**WHAT YOU SHOULD DO**: In the data that follows, count every line holding the string "this" and give the count alone.

Stored data:
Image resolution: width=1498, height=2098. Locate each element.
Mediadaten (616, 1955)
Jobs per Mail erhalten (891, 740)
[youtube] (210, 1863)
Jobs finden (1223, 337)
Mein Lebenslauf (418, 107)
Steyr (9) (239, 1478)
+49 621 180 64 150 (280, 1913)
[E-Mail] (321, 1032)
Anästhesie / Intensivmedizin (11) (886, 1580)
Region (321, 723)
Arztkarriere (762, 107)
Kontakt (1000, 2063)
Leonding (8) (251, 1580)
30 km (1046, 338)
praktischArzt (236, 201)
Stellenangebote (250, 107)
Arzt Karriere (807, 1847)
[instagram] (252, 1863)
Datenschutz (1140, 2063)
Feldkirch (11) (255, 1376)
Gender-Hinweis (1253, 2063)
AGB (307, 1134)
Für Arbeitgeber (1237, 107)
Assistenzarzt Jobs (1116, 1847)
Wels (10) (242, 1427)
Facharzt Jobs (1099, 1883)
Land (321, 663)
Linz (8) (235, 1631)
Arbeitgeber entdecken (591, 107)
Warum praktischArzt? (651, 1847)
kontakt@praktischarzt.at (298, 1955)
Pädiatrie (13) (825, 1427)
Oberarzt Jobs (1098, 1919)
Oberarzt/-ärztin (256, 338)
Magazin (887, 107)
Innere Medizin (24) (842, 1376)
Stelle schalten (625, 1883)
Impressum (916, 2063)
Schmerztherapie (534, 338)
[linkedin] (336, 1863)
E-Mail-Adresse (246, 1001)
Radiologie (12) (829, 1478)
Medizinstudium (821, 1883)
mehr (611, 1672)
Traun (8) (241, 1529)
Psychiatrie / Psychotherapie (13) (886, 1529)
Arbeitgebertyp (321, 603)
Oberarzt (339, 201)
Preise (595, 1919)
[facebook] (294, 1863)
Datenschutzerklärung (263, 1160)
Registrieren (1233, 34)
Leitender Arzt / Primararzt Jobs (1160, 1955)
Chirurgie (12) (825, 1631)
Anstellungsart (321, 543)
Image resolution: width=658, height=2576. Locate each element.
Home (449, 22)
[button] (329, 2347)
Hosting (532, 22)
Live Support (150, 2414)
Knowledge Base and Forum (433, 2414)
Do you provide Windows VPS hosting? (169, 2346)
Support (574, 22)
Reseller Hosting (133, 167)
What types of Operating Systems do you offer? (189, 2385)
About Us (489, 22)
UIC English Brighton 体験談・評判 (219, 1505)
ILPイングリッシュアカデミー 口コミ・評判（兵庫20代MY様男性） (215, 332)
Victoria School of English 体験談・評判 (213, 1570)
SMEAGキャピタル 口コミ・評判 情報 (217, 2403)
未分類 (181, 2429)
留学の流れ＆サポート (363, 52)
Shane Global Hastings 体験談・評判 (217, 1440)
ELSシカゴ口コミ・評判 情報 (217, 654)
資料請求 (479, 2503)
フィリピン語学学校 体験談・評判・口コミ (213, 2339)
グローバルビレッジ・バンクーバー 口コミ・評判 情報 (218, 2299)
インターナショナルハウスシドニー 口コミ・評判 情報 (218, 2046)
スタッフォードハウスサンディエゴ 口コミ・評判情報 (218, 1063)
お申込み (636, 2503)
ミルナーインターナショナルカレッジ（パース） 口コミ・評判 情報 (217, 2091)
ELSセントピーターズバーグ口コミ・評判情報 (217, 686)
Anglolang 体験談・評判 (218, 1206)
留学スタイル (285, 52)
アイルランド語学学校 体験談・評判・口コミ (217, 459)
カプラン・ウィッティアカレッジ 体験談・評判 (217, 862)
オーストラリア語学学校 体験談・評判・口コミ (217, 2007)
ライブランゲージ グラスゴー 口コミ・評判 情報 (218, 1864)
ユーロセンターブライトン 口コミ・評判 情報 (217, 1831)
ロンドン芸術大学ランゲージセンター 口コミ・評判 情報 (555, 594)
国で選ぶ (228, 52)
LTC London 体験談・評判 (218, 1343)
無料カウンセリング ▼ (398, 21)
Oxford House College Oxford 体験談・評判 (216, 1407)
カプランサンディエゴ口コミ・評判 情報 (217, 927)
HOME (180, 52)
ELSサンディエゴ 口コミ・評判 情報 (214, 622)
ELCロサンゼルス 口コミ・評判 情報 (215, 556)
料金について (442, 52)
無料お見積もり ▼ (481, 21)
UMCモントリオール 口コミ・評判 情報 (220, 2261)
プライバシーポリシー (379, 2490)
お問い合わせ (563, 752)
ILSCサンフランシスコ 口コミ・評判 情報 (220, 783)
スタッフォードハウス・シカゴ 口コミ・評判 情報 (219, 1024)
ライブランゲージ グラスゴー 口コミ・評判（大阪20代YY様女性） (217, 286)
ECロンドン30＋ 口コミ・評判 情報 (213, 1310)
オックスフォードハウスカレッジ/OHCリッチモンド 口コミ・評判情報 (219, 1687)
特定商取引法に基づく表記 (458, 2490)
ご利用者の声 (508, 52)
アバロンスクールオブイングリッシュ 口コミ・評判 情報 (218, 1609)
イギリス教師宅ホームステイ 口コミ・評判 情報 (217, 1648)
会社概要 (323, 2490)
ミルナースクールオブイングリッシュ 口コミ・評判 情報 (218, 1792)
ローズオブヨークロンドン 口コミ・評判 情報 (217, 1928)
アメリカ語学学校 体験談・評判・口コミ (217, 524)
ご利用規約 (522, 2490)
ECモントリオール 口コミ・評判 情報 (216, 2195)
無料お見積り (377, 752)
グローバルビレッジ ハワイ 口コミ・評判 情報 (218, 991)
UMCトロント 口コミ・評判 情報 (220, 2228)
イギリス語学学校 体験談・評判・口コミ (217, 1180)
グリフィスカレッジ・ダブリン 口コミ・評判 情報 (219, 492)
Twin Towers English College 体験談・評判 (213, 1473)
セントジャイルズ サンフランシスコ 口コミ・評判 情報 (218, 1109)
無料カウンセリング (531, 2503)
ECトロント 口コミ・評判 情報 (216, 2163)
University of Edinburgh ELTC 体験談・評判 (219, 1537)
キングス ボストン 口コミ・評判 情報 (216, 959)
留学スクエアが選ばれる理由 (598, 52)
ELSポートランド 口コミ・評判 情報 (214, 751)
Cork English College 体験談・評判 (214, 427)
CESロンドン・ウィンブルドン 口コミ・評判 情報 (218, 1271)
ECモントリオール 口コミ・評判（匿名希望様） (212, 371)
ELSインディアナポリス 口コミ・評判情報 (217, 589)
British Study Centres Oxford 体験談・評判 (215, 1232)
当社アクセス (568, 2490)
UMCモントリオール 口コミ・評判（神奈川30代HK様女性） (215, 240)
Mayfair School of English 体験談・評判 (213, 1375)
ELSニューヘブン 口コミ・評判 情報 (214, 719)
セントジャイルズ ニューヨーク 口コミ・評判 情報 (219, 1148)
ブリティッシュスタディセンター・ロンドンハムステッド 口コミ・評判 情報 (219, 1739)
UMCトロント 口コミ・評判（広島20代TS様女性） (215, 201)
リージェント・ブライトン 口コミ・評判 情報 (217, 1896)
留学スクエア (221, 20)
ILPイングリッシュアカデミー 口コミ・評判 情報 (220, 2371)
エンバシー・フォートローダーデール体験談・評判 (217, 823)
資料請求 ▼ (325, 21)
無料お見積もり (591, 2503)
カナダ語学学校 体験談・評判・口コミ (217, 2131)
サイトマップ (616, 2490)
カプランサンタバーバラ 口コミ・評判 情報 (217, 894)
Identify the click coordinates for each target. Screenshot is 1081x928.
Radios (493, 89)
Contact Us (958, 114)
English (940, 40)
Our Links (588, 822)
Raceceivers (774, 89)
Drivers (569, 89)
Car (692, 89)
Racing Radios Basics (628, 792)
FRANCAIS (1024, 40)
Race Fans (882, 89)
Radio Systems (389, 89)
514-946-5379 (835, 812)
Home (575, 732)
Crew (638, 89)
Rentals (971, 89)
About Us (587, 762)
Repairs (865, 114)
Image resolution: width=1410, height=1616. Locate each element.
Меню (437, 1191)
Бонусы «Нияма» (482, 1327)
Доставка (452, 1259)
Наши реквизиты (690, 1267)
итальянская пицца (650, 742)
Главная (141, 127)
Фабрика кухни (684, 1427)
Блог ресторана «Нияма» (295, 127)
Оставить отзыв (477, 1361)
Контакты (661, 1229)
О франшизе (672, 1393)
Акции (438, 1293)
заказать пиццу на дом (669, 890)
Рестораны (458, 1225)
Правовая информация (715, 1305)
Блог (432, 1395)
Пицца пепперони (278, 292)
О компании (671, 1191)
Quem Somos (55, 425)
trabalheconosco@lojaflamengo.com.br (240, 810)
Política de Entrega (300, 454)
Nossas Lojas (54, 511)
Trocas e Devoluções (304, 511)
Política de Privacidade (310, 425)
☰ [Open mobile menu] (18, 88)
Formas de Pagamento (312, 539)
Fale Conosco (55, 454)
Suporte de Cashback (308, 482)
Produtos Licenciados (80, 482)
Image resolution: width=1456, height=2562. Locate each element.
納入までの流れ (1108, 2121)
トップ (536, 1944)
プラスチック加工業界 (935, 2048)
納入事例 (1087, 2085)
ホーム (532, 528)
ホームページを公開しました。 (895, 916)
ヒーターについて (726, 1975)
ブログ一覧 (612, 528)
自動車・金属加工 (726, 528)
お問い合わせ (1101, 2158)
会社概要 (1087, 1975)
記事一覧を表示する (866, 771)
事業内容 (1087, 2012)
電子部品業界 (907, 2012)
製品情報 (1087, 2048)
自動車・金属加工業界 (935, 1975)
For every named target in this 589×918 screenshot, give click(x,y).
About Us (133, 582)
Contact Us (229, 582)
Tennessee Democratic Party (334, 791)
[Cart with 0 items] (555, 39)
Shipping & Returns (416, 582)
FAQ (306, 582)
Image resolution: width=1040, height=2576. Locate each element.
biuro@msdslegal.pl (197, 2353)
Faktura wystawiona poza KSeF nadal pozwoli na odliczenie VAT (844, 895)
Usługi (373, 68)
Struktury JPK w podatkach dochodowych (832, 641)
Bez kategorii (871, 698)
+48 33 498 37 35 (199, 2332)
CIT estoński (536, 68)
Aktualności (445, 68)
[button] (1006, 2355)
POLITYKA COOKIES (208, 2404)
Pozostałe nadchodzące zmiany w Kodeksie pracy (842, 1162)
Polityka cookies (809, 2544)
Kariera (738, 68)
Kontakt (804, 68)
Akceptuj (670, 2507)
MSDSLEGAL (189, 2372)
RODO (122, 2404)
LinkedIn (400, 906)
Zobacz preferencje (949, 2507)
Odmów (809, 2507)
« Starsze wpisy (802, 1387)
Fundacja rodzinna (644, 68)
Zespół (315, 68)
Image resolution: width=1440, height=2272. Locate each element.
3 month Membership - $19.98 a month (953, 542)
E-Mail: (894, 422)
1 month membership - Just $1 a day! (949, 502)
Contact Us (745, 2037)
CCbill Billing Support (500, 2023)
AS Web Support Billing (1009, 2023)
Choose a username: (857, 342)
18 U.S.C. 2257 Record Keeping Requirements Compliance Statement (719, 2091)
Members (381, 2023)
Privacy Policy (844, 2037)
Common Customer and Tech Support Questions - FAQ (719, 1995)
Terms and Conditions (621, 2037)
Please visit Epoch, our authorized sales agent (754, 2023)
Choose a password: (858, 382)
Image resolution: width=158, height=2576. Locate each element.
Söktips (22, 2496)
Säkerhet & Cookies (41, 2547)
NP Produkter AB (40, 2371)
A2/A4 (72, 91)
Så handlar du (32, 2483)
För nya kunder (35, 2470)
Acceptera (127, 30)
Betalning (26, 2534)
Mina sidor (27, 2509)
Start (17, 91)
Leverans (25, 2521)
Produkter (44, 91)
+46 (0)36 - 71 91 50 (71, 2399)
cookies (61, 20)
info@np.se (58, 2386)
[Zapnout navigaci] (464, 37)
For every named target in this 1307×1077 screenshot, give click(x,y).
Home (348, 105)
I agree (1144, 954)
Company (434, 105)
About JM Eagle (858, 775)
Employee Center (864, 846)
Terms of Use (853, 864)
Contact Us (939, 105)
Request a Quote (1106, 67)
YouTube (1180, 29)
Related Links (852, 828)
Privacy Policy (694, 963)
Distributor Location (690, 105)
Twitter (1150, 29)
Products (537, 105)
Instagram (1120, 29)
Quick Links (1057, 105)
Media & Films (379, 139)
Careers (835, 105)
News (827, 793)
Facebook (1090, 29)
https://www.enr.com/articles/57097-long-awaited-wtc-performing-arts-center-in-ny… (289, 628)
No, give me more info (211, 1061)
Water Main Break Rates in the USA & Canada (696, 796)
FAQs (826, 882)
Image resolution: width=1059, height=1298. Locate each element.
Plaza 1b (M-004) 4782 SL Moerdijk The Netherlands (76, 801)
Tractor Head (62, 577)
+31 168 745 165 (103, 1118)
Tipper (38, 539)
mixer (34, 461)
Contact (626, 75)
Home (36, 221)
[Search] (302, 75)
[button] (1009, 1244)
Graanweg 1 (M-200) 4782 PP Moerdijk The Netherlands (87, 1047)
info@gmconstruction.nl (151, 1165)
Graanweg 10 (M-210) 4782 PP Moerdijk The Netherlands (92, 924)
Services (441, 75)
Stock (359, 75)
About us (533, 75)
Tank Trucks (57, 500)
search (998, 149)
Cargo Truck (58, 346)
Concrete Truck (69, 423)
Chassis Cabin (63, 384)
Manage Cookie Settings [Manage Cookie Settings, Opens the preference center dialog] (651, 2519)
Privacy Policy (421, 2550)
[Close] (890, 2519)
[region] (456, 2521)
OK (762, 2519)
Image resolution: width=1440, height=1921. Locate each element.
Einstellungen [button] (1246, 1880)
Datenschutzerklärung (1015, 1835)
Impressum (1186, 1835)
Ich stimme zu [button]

**SOLUTION BELOW**: 2